# Общий раздел > Кулинария >  Пишем имеющиеся продукты и в ответ получаем рецепт!

## GRAF

Предлагаю выкладывать здесь наборы продуктов имеющихся в холодильнике  и получать в ответ рецепты которые можно сделать из них, так чтобы было быстро, вкусно и сытно!

----------


## Asteriks

Имеем 2 яйца, кетчуп, макороны, капусту - и всё!

----------


## GRAF

Варим макароны и за это время обжариваем капусту. Яйца взбиваем, можно добавить немного соды, после чего выкладываем макароны на сковороду и заливаем яйцами, жарим постоянно перемешивая до готовности. Берем тарелку с одно стороны жареная капуста, со второй "запеканка" из макарон политая кетчупом! Есть сторого горячим. Соль и специи по вкусу. Приятного аппетита!

----------


## Irina

А если в холодильнике только мышь повесилась т.к. есть нечего, а водка не по зубам?
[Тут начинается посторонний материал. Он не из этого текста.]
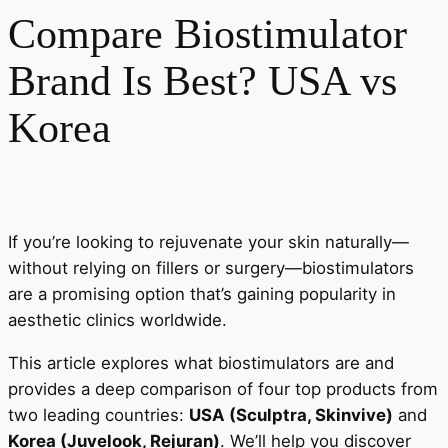
Compare Biostimulator
Brand Is Best? USA vs
Korea
If you’re looking to rejuvenate your skin naturally—
without relying on fillers or surgery—biostimulators
are a promising option that’s gaining popularity in
aesthetic clinics worldwide.
This article explores what biostimulators are and
provides a deep comparison of four top products from
two leading countries:
USA (Sculptra, Skinvive)
and
Korea (Juvelook, Rejuran)
. We’ll help you discover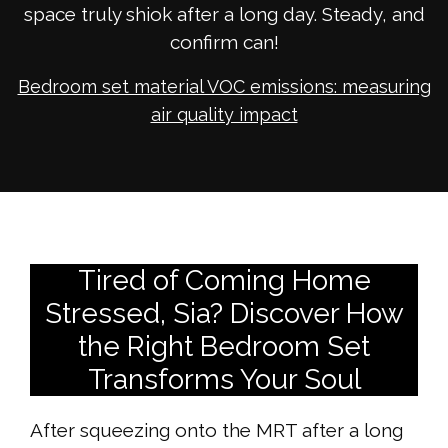
space truly shiok after a long day. Steady, and
confirm can!
Bedroom set material VOC emissions: measuring
air quality impact
Tired of Coming Home
Stressed, Sia? Discover How
the Right Bedroom Set
Transforms Your Soul
After squeezing onto the MRT after a long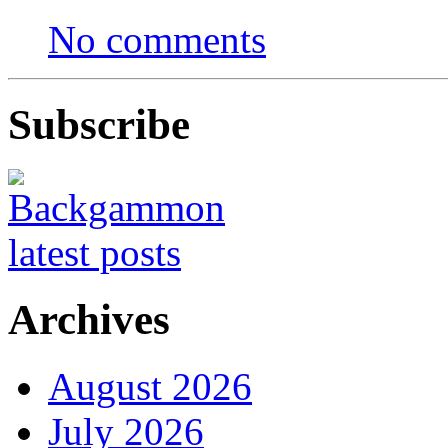
No comments
Subscribe
Archives
August 2026
July 2026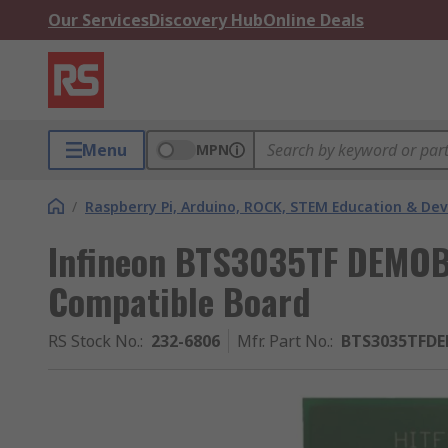
Our Services
Discovery Hub
Online Deals
Menu
MPN
/
Raspberry Pi, Arduino, ROCK, STEM Education & De
Infineon BTS3035TF DEMO
Compatible Board
RS Stock No.
:
232-6806
Mfr. Part No.
:
BTS3035TFD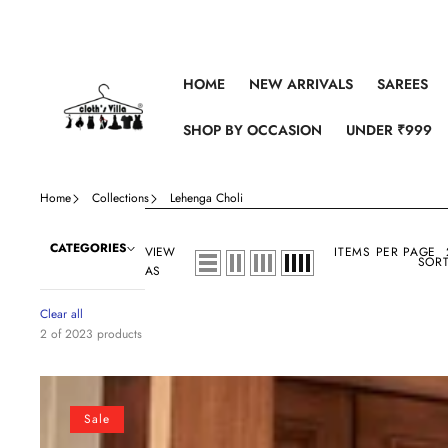
Skip to content
HOME
NEW ARRIVALS
SAREES
SHOP BY OCCASION
UNDER ₹999
Home
Collections
Lehenga Choli
CATEGORIES
VIEW
ITEMS PER PAGE
SORT
AS
Clear all
2 of 2023 products
Light
Yellow
Sale
Silk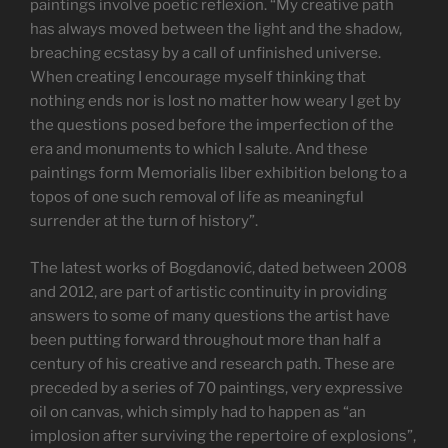
paintings involve poetic reflexion. “My creative path
has always moved between the light and the shadow,
breaching ecstasy by a call of unfinished universe.
When creating I encourage myself thinking that
nothing ends nor is lost no matter how weary I get by
the questions posed before the imperfection of the
era and monuments to which I salute. And these
paintings form Memorialis liber exhibition belong to a
topos of one such removal of life as meaningful
surrender at the turn of history”.
The latest works of Bogdanović, dated between 2008
and 2012, are part of artistic continuity in providing
answers to some of many questions the artist have
been putting forward throughout more than half a
century of his creative and research path. These are
preceded by a series of 70 paintings, very expressive
oil on canvas, which simply had to happen as “an
implosion after surviving the repertoire of explosions”,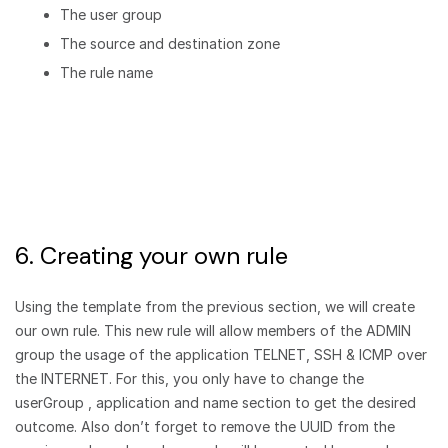
The user group
The source and destination zone
The rule name
6. Creating your own rule
Using the template from the previous section, we will create
our own rule. This new rule will allow members of the ADMIN
group the usage of the application TELNET, SSH & ICMP over
the INTERNET. For this, you only have to change the
userGroup , application and name section to get the desired
outcome. Also don’t forget to remove the UUID from the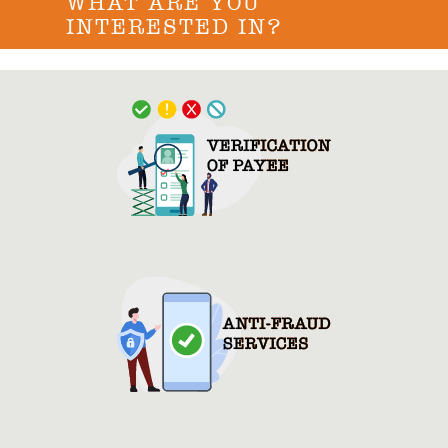
WHAT ARE YOU
INTERESTED IN?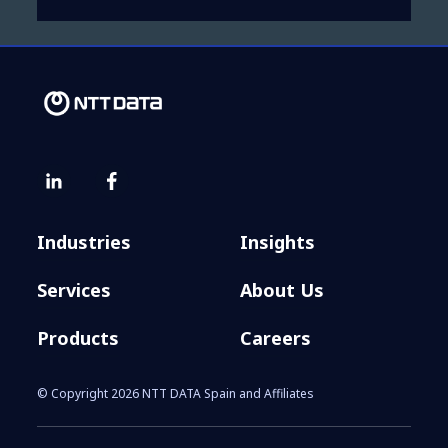
Industries
Insights
Services
About Us
Products
Careers
© Copyright 2026 NTT DATA Spain and Affiliates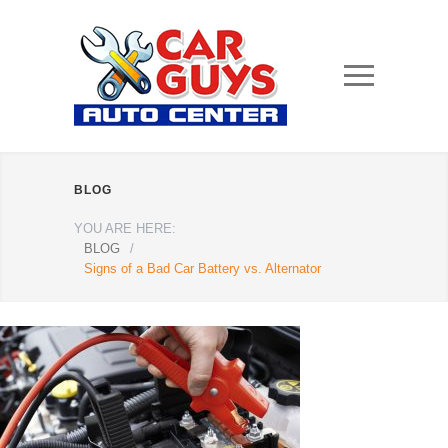
BLOG
YOU ARE HERE:
BLOG
/
Signs of a Bad Car Battery vs. Alternator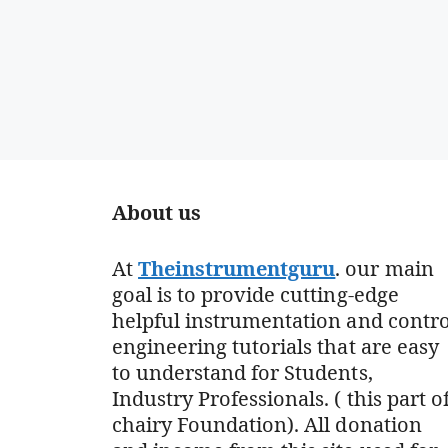
About us
At
Theinstrumentguru
. our main
goal is to provide cutting-edge
helpful instrumentation and contro
engineering tutorials that are easy
to understand for Students,
Industry Professionals. ( this part o
chairy Foundation). All donation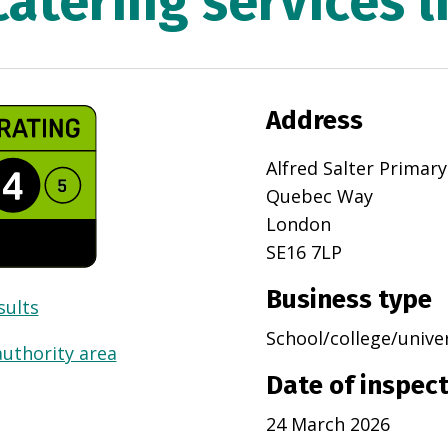
catering services l
Address
Alfred Salter Primar
Quebec Way
London
SE16 7LP
Business type
sults
School/college/unive
authority area
Date of inspec
24 March 2026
_Ирина добавил 30.11.2009 в 16:47_
Шучу, а вот с рецептами точно могу помочь, я думаю GRAF не против?

----------


## Asteriks

Сейчас проверим! Может, Графу такая помощница в самый раз?
Что у меня сегодня в холодильнике? Шампиньоны мороженые, яйца, сосиски (ой, скоро съедим, потому что любим могилёвские "Мишутки"), морковка, капуста, ягоды есть мороженые, пару мандаринок и свежие яблоки. Ещё есть майонез. Хлеб, батон, естественно. Кетчуп всегда есть. Ну вот! А, картошка есть.
Только не нужно всё сразу использовать, а то мышь уже верёвку мылит.

----------


## Irina

1. Шампиньоны обжарить, добавить к ним сосиски, соль, перец, залить взбитыми яйцами. 2. Сосиски натереть на крупной терке, добавить яйцо и 1ч.л майонеза,если есть сыр то и его туда же, смесь намазать на ломтики батона, сковороду с маслом разогреть и ломтики на нее начинкой вниз. 3. Яблоки разрезать пополам, вынуть сердцевину, посыпать сахаром, добавить ягоды и полить медом, в духовку минут на 10. Можно и посложнее рецепты если надо, но быстрее не значит хуже.

----------


## Asteriks

Замечательные рецепты, только я против смешивания шампиньонов с сосисками, сосиски убьют аромат от шампиньонов. И как-то мне яйцо к грибам не хочется. А с сосиской я так и делаю)) Про яблоки - ОТЛИЧНО! Буду пробовать.

----------


## Irina

Вместо сосисок можно подвареный картофель. хотя я сама люблю тоже просто шампиньоны.

----------


## Asteriks

Вот, спасибо, другое дело.

----------


## fIzdrin

огурцы,томатики,свекла да горох,
вот салатик,нате вам,лучше я не смог,  
ничего под водочку все и так пойдет,
эх,поднимим чарочку,опа новый год.

----------


## PatR!oT

капуста, морковь , лук ну и что можно добавить на ваше усмотрение  )))) просто хочется чегото легенького

----------